ISMUNINGSIH

Belum menuliskan informasi profilenya.

Selengkapnya
Navigasi Web
Sekolah Kita (katanya) 'KANDANG SAPI'

Sekolah Kita (katanya) 'KANDANG SAPI'

Penulis adalah Peserta WORKSHOP PENULIS BAHAN LITERASI BAGI GTK PAUD DAN DIKMAS.

Surabaya, 2017, Jauh darimu. Hujan dan dingin malam ini. Ditelingaku, irama hujan memiliki ketukan terindah. Seperti katamu, hujan adalah waktu tepat mencatat setiap langkah kita. Langkah yang semakin mengikat erat, engkau dan aku.

Kata orang, kita pasangan gila. Iya, engkau dan aku. Gila dengan mimpi yang tak kunjung padam. Kasih tulusmu tertulis dalam prasasti nyata bernama sekolah budaya Fairuz Aqila. Engkau hanya ingin mewujudkan impianku. Memiliki sebuah sekolah anak balita berbasiskan budaya jawa. Sekolah balita yang ramah. Taman di mana anak anak tumbuh berkembang sempurna. Banyak anak yang tak mampu sekolah di kelas balita.. Ah, bukan rahasia lagi, , bagaimana bombatisnya biaya masuk sekolah balita di Yogya.

Aku masih berdiri di garis keraguan. Diantara garis asa dan kenyataan. Bagaimana mungkin membuat sekolah jika kita belum memiliki sebuah rumah layak huni? Ah, yang benar saja, Sebagai tukang gas keliling, bagaimana mungkin kita membangun sebuah sekolah? Bagaimana mungkin buruh seperti kita mewujudkan impian?

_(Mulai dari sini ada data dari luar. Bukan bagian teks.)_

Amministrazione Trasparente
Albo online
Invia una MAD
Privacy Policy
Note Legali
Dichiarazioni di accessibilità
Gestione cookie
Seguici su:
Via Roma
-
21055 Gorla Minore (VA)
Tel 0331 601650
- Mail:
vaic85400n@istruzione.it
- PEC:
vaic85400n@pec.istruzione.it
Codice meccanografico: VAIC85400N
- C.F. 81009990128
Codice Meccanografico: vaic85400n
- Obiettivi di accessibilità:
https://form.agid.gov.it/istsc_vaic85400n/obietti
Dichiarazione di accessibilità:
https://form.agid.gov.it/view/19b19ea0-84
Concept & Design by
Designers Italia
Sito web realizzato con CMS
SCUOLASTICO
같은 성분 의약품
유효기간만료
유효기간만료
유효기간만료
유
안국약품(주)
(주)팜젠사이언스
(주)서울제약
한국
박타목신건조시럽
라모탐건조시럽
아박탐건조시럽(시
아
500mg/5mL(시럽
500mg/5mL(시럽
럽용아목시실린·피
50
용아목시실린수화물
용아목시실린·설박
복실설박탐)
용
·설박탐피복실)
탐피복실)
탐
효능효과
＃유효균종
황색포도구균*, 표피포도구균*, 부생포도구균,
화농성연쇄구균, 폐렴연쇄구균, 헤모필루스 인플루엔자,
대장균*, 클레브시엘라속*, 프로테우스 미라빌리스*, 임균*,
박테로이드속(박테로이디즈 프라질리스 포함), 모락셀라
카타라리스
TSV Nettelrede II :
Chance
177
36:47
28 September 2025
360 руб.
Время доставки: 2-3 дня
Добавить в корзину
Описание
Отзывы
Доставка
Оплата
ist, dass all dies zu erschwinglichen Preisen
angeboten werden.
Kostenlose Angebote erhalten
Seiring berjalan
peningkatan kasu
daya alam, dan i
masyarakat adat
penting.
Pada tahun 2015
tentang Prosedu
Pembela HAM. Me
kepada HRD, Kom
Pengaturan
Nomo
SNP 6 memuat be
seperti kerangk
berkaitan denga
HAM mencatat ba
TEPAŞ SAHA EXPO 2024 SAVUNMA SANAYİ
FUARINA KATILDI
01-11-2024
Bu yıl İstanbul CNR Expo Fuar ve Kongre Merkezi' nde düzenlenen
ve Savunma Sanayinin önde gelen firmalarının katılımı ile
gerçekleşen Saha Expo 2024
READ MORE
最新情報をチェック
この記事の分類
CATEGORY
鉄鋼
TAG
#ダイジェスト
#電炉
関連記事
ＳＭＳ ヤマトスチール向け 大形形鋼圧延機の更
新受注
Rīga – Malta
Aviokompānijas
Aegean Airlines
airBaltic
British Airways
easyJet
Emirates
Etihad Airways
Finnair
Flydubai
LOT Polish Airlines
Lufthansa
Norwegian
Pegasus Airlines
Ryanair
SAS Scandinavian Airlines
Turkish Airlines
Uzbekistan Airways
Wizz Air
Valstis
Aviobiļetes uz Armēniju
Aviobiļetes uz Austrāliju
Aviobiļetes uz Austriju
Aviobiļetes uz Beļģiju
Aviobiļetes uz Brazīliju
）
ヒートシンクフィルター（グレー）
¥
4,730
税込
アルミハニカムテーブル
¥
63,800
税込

Katamu,saat hujan malam itu, kita pasti bisa mewujudkannya. Kau gengam tanganku, dan berbisik; impianmu pasti terwujud. Engkau menagih janji sebelum pernikahan, bahwa perempuan yang akan dinikahinya adalah wanita yang siap miskin demi sebuah pengabdian. Sepertinya engkau lupa ya, apa jawabku. Baiklah, aku ingatkan kembali. saat itu jawabanku ringkas saja. Aku tidak pernah siap menjadi miskin, aku hanya mampu hidup dengan kerja keras. Engkau meyakinkanku, meskipun hanya seorang istri tukang gas keliling, mimpi itu pasti terwujud. Katamu, kita memiliki kunci membangun impian yaitu kerja keras, kerja cerdas dengan keikhlasan.

2007, tahun dimana kita mulai menapaki dunia impian. Babat alas membuka sekolah. Bermodalkan sepuluh juta rupiah pinjaman dari tabungan haji. Sepuluh juta, merupakan modal awal kita mewujudkan sekolah. Mencari sebuah tempat belajar adalah langkah pertama kita. Rumah itu kita dapatkan. Rumah kuno dengan sejuta cerita mistis di dalamnya. Enam juta lima ratus ribu rupiah yang kita bayarkan untuk biaya kontrak selama tiga tahun. Membersihkan bangunan secara fisik dan non fisik. Begitu menguras tenaga. Dan, engkau tetap melangkah menyelesaikan ‘proyek’ besar ini.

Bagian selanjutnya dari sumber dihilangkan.